Indonesia kembali biayai 45 Pelajar Timor-Leste Kuliah di Indonesia

DILI, 24 Agustus 2026 (TATOLI) – Pemerintah Indonesia kembali memberikan beasiswa kepada 45 pelajar Timor-Leste melalui program The Indonesian Scholarship (TIAS) atau Indonesian Aid, termasuk Beasiswa Kemitraan Negara Berkembang (KNB) dan Darmasiswa untuk melanjutkan pendidikan di 16 perguruan tinggi di Indonesia pada 2026.
Direktur Utama Lembaga Dana Kerja Sama Pembangunan Internasional (LDKPI) atau Indonesian AID, Dalyono, mengatakan ke-45 penerima tersebut telah melewati proses seleksi dan memenuhi kualifikasi administratif maupun akademik untuk ditetapkan sebagai penerima beasiswa.
“Tahun 2026, terdapat 45 asal Timor-Leste yang akan belajar di 16 perguruan tinggi di Indonesia.

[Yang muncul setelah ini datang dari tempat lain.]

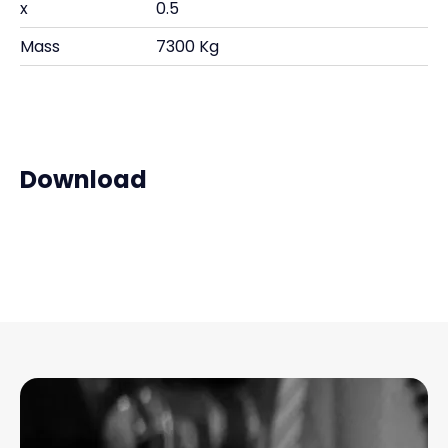
x
0.5
Mass
7300 Kg
Download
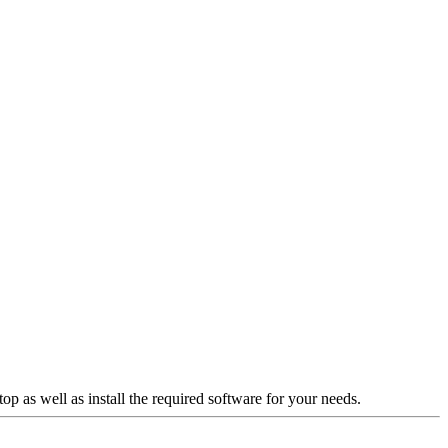
p as well as install the required software for your needs.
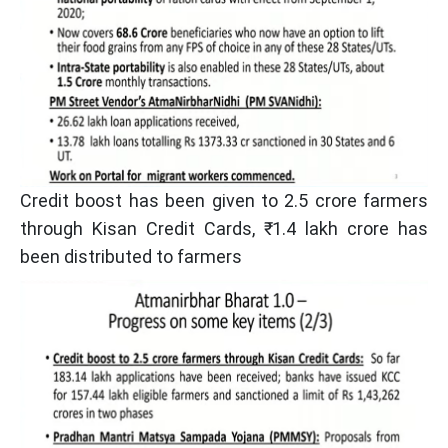
Credit boost has been given to 2.5 crore farmers
through Kisan Credit Cards, ₹ 1.4 lakh crore has
been distributed to farmers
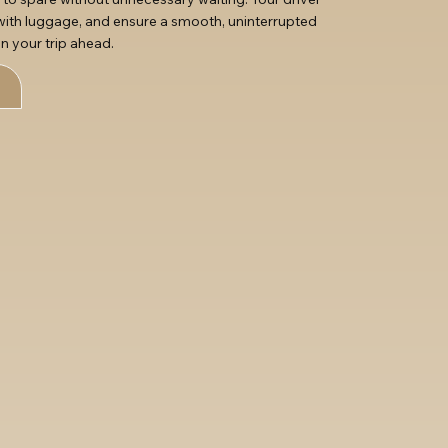
t with luggage, and ensure a smooth, uninterrupted
n your trip ahead.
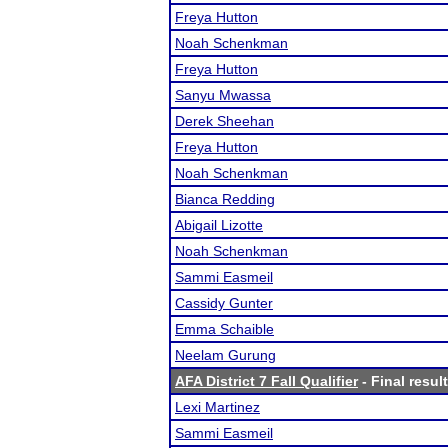
Freya Hutton
Noah Schenkman
Freya Hutton
Sanyu Mwassa
Derek Sheehan
Freya Hutton
Noah Schenkman
Bianca Redding
Abigail Lizotte
Noah Schenkman
Sammi Easmeil
Cassidy Gunter
Emma Schaible
Neelam Gurung
AFA District 7 Fall Qualifier
- Final resul
Lexi Martinez
Sammi Easmeil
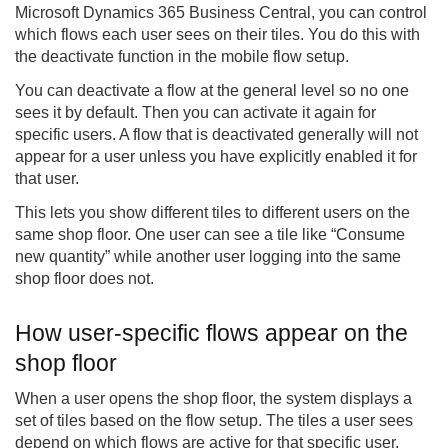
Microsoft Dynamics 365 Business Central, you can control
which flows each user sees on their tiles. You do this with
the deactivate function in the mobile flow setup.
You can deactivate a flow at the general level so no one
sees it by default. Then you can activate it again for
specific users. A flow that is deactivated generally will not
appear for a user unless you have explicitly enabled it for
that user.
This lets you show different tiles to different users on the
same shop floor. One user can see a tile like “Consume
new quantity” while another user logging into the same
shop floor does not.
How user-specific flows appear on the
shop floor
When a user opens the shop floor, the system displays a
set of tiles based on the flow setup. The tiles a user sees
depend on which flows are active for that specific user.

Mereka sudah dinyatakan lulus, memiliki kualifikasi administratif dan akademik sehingga telah ditetapkan menjadi awardee TIAS tahun 2026,” kata Dalyono dalam seremoni pelepasan penerima beasiswa di Pusat Budaya Indonesia, Dili, Senin.
Menurut Dalyono, dukungan tersebut merupakan bagian dari komitmen Indonesia untuk meningkatkan investasi sumber daya manusia melalui pendidikan, terutama bagi negara-negara mitra.
Ia mengatakan pendidikan memiliki peran penting dalam meningkatkan kesejahteraan, produktivitas dan pertumbuhan ekonomi yang inklusif. Pendidikan yang baik juga dapat meningkatkan kesiapan seseorang untuk memperoleh pekerjaan maupun menciptakan lapangan kerja.
Selain itu, investasi pendidikan dinilai dapat membantu mengurangi kemiskinan serta meningkatkan kemampuan suatu negara dalam menghadapi berbagai krisis di masa mendatang.
Timor-Leste sendiri menjadi salah satu penerima penting program tersebut. Dalam dua tahun pertama pelaksanaan TIAS, tercatat 103 penerima beasiswa asal Timor-Leste atau sekitar 37 persen dari total penerima yang dikelola Indonesian Aid.
Dari 103 penerima tersebut, sedikitnya 17 mahasiswa jenjang magister di Universitas Indonesia telah menyelesaikan pendidikan pada Agustus tahun ini. Indonesian Aid berharap jaringan alumni tersebut dapat terus dikembangkan dan memberikan kontribusi terhadap pembangunan Timor-Leste.
Sementara itu, Kuasa Usaha Sementara KBRI Dili, Raden Sakunto Paksi, mengatakan persaingan memperoleh beasiswa Indonesian Aid tahun ini cukup ketat.
Pada tahap awal, sekitar 1.600 warga Timor-Leste mendaftar Indonesian Aid, sedangkan hanya 45 orang yang berhasil melewati proses seleksi.
Ia meminta para penerima memanfaatkan kesempatan tersebut dengan belajar secara tekun, menyelesaikan pendidikan tepat waktu dan kembali untuk berkontribusi terhadap pembangunan Timor-Leste.
“Kami berharap sekembalinya nanti adik-adik tidak hanya membawa ijazah, tapi juga membawa ilmu, karakter, network untuk membangun bangsa dan negara ini,” katanya.
Wakil Perdana Menteri Timor-Leste, Mariano Assanami Sabino, pada kesempatan yang sama menegaskan bahwa sumber daya manusia menjadi pusat dalam perencanaan strategis pembangunan Timor-Leste.
“Manusia merupakan kekayaan utama negara, sementara sumber daya alam merupakan faktor pendukung. Peningkatan pendidikan dan kompetensi profesional juga semakin penting dalam proses integrasi Timor-Leste ke ASEAN,” ucapnya.
Salah seorang penerima TIAS, Abrão de Jesus, mengaku bangga memperoleh kesempatan tersebut karena harus bersaing dengan banyak pelamar lain.
Melalui TIAS, Abrão memilih President University untuk menempuh pendidikan jenjang sarjana di bidang Informatika, Fakultas Ilmu Komputer.
“Saya merasa sangat bangga karena banyak orang yang berkompetisi dan saya mendapatkan kesempatan untuk lolos. Banyak orang yang memang ingin belajar di Indonesia,” kata Abrão.